Negare che al momento vi è una crisi climatica è da irresponsabili, a maggior ragione dopo quanto avvenuto la scorsa estate e recentemente in Toscana (dove a causa di piogge anomale si è assistito a inondazioni che hanno tartassato una zona ampissima, comprendente Firenze, Prato, Pisa e Livorno). Tuttavia in futuro a rappresentare una minaccia ancora peggiore sarà il caldo, in quanto stando a una recente analisi entro il 2050 le morti legate a esso potrebbero quintuplicare.
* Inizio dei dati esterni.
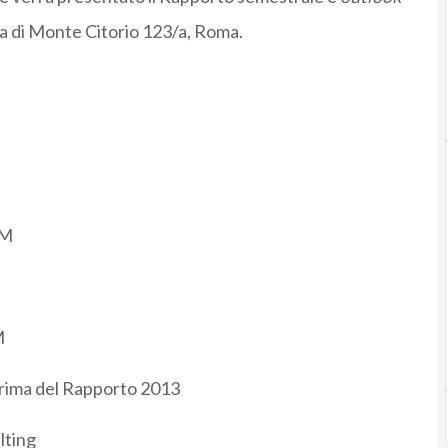
a di Monte Citorio 123/a, Roma.
RM
M
rima del Rapporto 2013
lting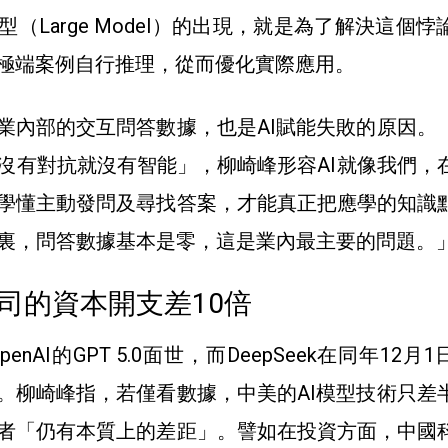
（Large Model）的出現，就是為了解決這個悖
些極端案例自行推理，從而優化實際應用。
企業內部的交互問答數據，也是AI賦能失敗的原因。
沒有對抗就沒有智能」，柳崎峰形容AI就像我們，
學懂主動發問及尋找答案，才能真正把應學的知識
裏，問答數據基本是零，這是業內最主要的問題。
司的資本開支差10倍
penAI的GPT 5.0面世，而DeepSeek在同年12月
版本。柳崎峰指，若僅看數據，中美的AI模型技術只差
者「仍有本質上的差距」。譬如在投資方面，中國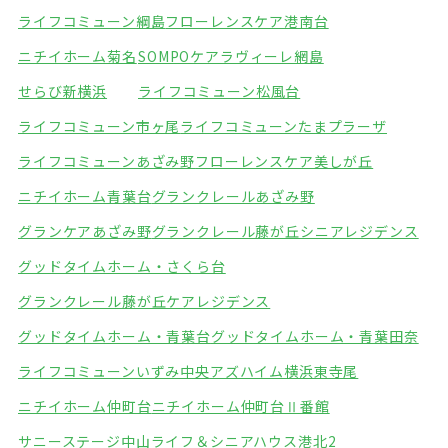
ライフコミューン綱島
フローレンスケア港南台
ニチイホーム菊名
SOMPOケアラヴィーレ網島
せらび新横浜
ライフコミューン松風台
ライフコミューン市ヶ尾
ライフコミューンたまプラーザ
ライフコミューンあざみ野
フローレンスケア美しが丘
ニチイホーム青葉台
グランクレールあざみ野
グランケアあざみ野
グランクレール藤が丘シニアレジデンス
グッドタイムホーム・さくら台
グランクレール藤が丘ケアレジデンス
グッドタイムホーム・青葉台
グッドタイムホーム・青葉田奈
ライフコミューンいずみ中央
アズハイム横浜東寺尾
ニチイホーム仲町台
ニチイホーム仲町台Ⅱ番館
サニーステージ中山
ライフ＆シニアハウス港北2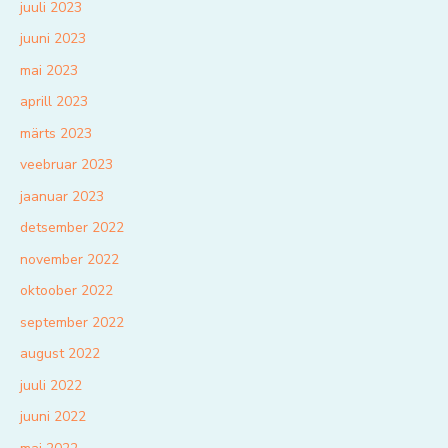
juuli 2023
juuni 2023
mai 2023
aprill 2023
märts 2023
veebruar 2023
jaanuar 2023
detsember 2022
november 2022
oktoober 2022
september 2022
august 2022
juuli 2022
juuni 2022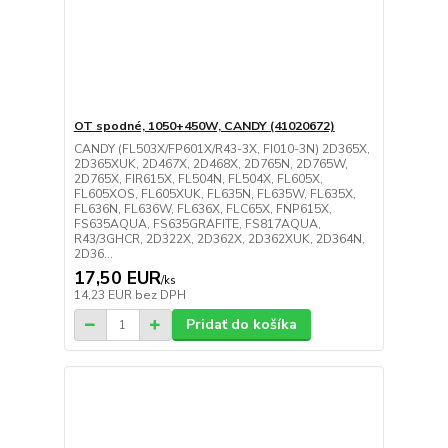
OT spodné, 1050+450W, CANDY (41020672)
CANDY (FL503X/FP601X/R43-3X, FI010-3N) 2D365X,
2D365XUK, 2D467X, 2D468X, 2D765N, 2D765W,
2D765X, FIR615X, FL504N, FL504X, FL605X,
FL605XOS, FL605XUK, FL635N, FL635W, FL635X,
FL636N, FL636W, FL636X, FLC65X, FNP615X,
FS635AQUA, FS635GRAFITE, FS817AQUA,
R43/3GHCR, 2D322X, 2D362X, 2D362XUK, 2D364N,
2D36...
17,50 EUR
/
ks
14,23 EUR
bez DPH
Pridať do košíka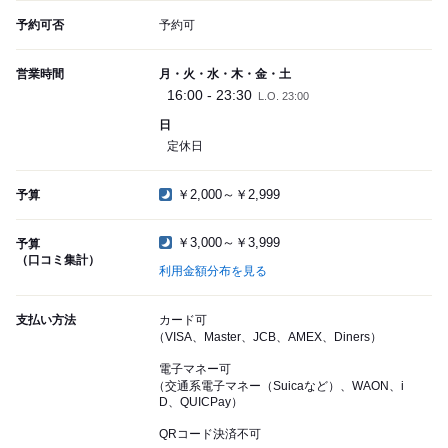
予約可否
予約可
営業時間
月・火・水・木・金・土
16:00 - 23:30
L.O. 23:00
日
定休日
￥2,000～￥2,999
予算
￥3,000～￥3,999
予算
（口コミ集計）
利用金額分布を見る
支払い方法
カード可
（VISA、Master、JCB、AMEX、Diners）
電子マネー可
（交通系電子マネー（Suicaなど）、WAON、i
D、QUICPay）
QRコード決済不可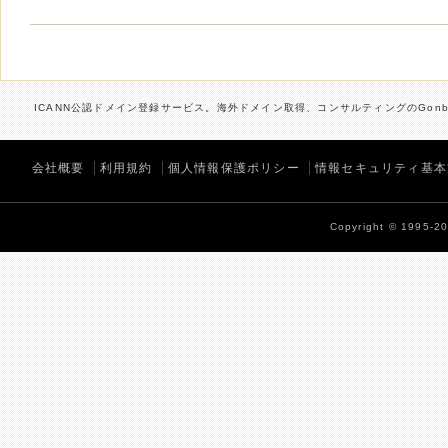
ICANN公認ドメイン登録サービス。海外ドメイン取得、コンサルティングのGonbe
会社概要
利用規約
個人情報保護ポリシー
情報セキュリティ基本
Copyright © 1995-202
Un caldo anomalo che porterà a degli effetti disastrosi
A dire ciò è stata la nota rivista scientifica Lancet, che recentemente ha pubblicato un report dedicato al clima e alla salute umana e quanto è saltato fuori è assai preoccupante. Infatti molto probabilmente entro il 2050, se non si farà qualcosa per invertire l’attuale tendenza in corso d’opera, si assisterà a un aumento ancora più alto delle temperature che porterà per forza di cose a un aumento delle morti (e non solo a effetti disastrosi sulla natura, gli ecosistemi e gli animali).
A questo report ci hanno lavorato 100 esperti provenienti da oltre 50 istituzioni, tra cui abbiamo l’Organizzazione Mondiale della Sanità e l’Organizzazione Meteorologica Mondiale. Stando a quanto detto al suo interno solo nell’ultimo decennio, le morti legate al caldo sono aumentate dell’85% rispetto agli anni Novanta (con particolare riferimento alle persone con un’età superiore ai 65 anni).
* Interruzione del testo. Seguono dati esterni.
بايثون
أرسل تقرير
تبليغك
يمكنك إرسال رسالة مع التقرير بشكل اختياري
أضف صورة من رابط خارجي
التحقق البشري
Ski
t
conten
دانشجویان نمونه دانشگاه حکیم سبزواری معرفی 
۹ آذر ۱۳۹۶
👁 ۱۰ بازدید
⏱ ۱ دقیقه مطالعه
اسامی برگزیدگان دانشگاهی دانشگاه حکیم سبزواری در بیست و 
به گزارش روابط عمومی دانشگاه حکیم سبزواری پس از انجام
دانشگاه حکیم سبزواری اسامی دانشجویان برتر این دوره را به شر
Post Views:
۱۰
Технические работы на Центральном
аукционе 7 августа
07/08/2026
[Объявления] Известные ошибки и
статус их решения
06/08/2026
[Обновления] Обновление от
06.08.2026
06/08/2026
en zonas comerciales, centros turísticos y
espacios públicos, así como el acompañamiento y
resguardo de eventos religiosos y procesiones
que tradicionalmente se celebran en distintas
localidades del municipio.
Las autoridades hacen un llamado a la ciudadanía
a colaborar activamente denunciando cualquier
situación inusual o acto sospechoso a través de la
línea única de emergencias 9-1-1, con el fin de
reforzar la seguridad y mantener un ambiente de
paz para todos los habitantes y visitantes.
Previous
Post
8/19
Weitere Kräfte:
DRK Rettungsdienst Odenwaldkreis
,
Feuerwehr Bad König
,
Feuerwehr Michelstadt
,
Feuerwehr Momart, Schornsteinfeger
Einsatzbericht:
Ma non solo, l’aumento delle temperature e l’arrivo del caldo anomalo ha portato ad altri effetti, quali una crisi alimentare molto grave in grado di mettere irrimediabilmente a rischio la salute di tantissime persone in tutto il mondo, anche se a soffrirne di più inizialmente saranno i paesi più poveri. Allo stesso tempo questo sconvolgimento a livello climatico favorirà anche la diffusione di determinate malattie.
Quali le cause?
Gli scienziati e gli esperti che hanno partecipato alla creazione del report hanno accusato principalmente a governi, aziende e banche che continuano a investire nel combustibile fossile: tutt’oggi uno dei maggiori responsabili della crisi climatica. Non a caso all’interno del documento di Lancet viene detto che alcune delle aziende più grandi al mondo di petrolio e gas abbiano aumentato la produzione nel corso del 2023 rispetto al 2022. A causa di questo aumento solo nel corso di quest’anno si è assistito a un aumento della temperatura globale, che rischia di alzare ancora di più la soglia rispetto ai livelli precedenti alla rivoluzione industriale avvenuta tra la fine del Settecento e l’inizio dell’Ottocento. Pertanto siamo davvero vicini al punto di non ritorno.
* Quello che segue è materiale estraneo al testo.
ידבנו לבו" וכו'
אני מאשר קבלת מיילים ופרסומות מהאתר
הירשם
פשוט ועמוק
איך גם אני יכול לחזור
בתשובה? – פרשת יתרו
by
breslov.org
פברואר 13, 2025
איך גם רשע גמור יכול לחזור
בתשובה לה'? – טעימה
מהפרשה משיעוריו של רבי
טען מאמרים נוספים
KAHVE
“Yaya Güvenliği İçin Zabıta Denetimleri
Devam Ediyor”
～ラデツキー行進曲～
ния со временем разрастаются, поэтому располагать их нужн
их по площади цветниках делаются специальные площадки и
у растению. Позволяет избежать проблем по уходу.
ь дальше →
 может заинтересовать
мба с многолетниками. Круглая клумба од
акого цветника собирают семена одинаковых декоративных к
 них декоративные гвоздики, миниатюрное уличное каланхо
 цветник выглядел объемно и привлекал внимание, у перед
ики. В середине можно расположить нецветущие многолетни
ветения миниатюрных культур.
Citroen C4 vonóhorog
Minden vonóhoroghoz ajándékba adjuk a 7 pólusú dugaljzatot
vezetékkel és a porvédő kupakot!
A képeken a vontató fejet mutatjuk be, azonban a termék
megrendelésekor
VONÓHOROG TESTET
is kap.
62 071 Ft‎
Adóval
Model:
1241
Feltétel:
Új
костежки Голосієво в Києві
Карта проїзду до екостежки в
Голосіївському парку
Di vedute simili è anche l’ONU, che ha affermato recentemente come molti dei governi mondiali abbiano preso poche contromisure, attuando semplici piccoli passi: solo nel caso in cui ci sarà una presa di posizione netta e drastica allora ci potrà essere un cambiamento (per quanto l’ONU ritenga che in ogni caso ci sia ancora il tempo di cambiare con azioni graduali). Insomma, un’affermazione dura e molto importante, a maggior ragione considerando che il 30 novembre si terrà la Cop28 a Dubai (un po’ assurda come location, considerando che fa parte degli Emirati Arabi Uniti: uno dei maggiori esportatori di greggio al mondo assieme a molti stati arabi vicini come per esempio l’Arabia Saudita).